To prove differentiability with respect to $t$, it is sufficient to show uniform convergence of

$$\int_0^\infty \frac{\partial}{\partial t}\left(e^{-tx} \frac{\sin x}{x}\right) \, dx= -\int_0^\infty e^{-tx} \sin x \, dx.$$

This follows from the Weierstrass test. For any $c > 0$ and all $t \in [c, \infty)$ we have $|e^{-tx} \sin x| \leqslant e^{-cx}$ and $e^{-cx}$ is integrable.

Hence, for $t > 0,$

$$f'(t) = -\int_0^\infty e^{-tx} \sin x \, dx.$$

Integrate twice by parts to obtain $f'(t)$ explicitly and solve for $f(t)$ to proceed.

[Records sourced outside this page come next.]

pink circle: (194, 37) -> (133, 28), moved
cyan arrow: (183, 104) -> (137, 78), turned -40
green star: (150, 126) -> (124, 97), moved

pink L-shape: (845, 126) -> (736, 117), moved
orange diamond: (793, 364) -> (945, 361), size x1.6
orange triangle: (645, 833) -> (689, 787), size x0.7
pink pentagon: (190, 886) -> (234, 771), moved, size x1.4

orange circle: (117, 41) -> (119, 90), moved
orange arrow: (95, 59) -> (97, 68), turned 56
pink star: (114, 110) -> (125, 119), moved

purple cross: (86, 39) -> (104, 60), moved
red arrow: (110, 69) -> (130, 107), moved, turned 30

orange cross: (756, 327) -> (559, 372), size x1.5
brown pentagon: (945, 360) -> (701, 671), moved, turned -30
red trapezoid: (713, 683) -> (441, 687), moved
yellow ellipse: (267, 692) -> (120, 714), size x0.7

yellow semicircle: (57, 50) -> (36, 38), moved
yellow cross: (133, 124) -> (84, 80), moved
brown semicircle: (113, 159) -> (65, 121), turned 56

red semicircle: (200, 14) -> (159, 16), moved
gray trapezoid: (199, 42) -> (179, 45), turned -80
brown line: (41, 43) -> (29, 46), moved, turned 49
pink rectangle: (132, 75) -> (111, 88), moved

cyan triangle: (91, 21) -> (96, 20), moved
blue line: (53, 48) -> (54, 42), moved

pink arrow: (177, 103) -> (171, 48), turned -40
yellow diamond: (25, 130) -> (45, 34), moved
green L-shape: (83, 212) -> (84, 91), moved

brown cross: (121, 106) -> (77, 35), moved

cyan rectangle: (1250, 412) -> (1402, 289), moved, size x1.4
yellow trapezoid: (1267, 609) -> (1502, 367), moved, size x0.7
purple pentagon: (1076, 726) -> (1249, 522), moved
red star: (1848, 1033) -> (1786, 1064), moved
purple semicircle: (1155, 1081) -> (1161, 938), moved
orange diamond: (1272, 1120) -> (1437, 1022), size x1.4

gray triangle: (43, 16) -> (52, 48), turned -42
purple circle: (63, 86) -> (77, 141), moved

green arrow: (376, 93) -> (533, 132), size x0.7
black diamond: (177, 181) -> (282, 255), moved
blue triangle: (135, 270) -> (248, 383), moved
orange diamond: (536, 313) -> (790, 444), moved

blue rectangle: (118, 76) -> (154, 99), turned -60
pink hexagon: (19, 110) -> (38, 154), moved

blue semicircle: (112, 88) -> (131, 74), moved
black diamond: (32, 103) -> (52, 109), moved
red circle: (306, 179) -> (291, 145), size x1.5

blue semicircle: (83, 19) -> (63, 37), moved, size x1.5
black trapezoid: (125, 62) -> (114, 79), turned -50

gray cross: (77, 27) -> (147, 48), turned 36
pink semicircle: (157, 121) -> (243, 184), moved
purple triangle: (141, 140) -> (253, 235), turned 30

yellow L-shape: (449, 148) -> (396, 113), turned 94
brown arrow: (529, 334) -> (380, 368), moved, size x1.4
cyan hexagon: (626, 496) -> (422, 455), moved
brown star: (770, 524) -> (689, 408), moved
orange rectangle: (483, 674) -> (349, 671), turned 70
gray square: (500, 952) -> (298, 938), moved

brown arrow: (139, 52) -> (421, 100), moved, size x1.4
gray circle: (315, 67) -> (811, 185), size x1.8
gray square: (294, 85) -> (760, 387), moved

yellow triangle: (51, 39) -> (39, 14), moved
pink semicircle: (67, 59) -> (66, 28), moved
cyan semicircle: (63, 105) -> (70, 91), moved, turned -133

In particular, you will be able to compute $\lim_{t \to 0+}f(t)$ after you prove that

$$\lim_{t \to \infty}\int_0^{\infty}e^{-tx} \frac{\sin x }{x} \, dx = 0$$

Answer 2

The alternative series test that you no doubt learned in Calculus is a good tool for dealing with this problem because it gives you error estimates. Recall that if $a_n \ge 0$ satisfies $$ a_0 \ge a_1 \ge a_2 \ge a_3 \ge a_4 \ge \cdots ,\;\;\; a_n \rightarrow 0, $$ Then $\sum_{n=0}^{\infty}(-1)^{n}a_n$ converges, and the maximum error in the value when you truncate the sum is no larger than the first discarded term: $$ \left|\sum_{n=0}^{\infty}(-1)^na_n -\sum_{n=0}^{N}(-1)^n a_n\right| \le a_{N+1}. $$ This is useful in this case because it gives the convergence of $$ \int_{0}^{\infty}e^{-tx}\frac{\sin x}{x}dx = \sum_{n=0}^{\infty}\int_{n\pi}^{(n+1)\pi}e^{-tx}\frac{\sin x}{x}dx,\;\;\; t \ge 0. $$ And it gives the following uniform error estimate \begin{align} & \left|\int_{0}^{\infty}e^{-tx}\frac{\sin x}{x}dx-\int_{0}^{n\pi }e^{-tx}\frac{\sin x}{x}dx\right| \\ & \le \int_{n\pi}^{(n+1)\pi}e^{-tx}\left|\frac{\sin x}{x}\right|dx \\ & \le \int_{n\pi}^{(n+1)\pi}\frac{1}{x}dx \\ & \le \frac{1}{n\pi}\pi = \frac{1}{n} \end{align} The functions $$ f_n(t) = \int_{0}^{n\pi}e^{-tx}\frac{\sin x}{x}dx $$ are continuous on $[0,\infty)$, and these functions converge uniformly as $n\rightarrow\infty$ to $\int_{0}^{\infty}e^{-tx}\frac{\sin x}{x}dx$, which proves that the limit function is also continuous on $[0,\infty)$. Therefore, $$ \lim_{t\rightarrow 0}\int_{0}^{\infty}e^{-tx}\frac{\sin x}{x}dx =\lim_{n\rightarrow\infty}\int_{0}^{n\pi}\frac{\sin x}{x}dx. $$ That should get you started.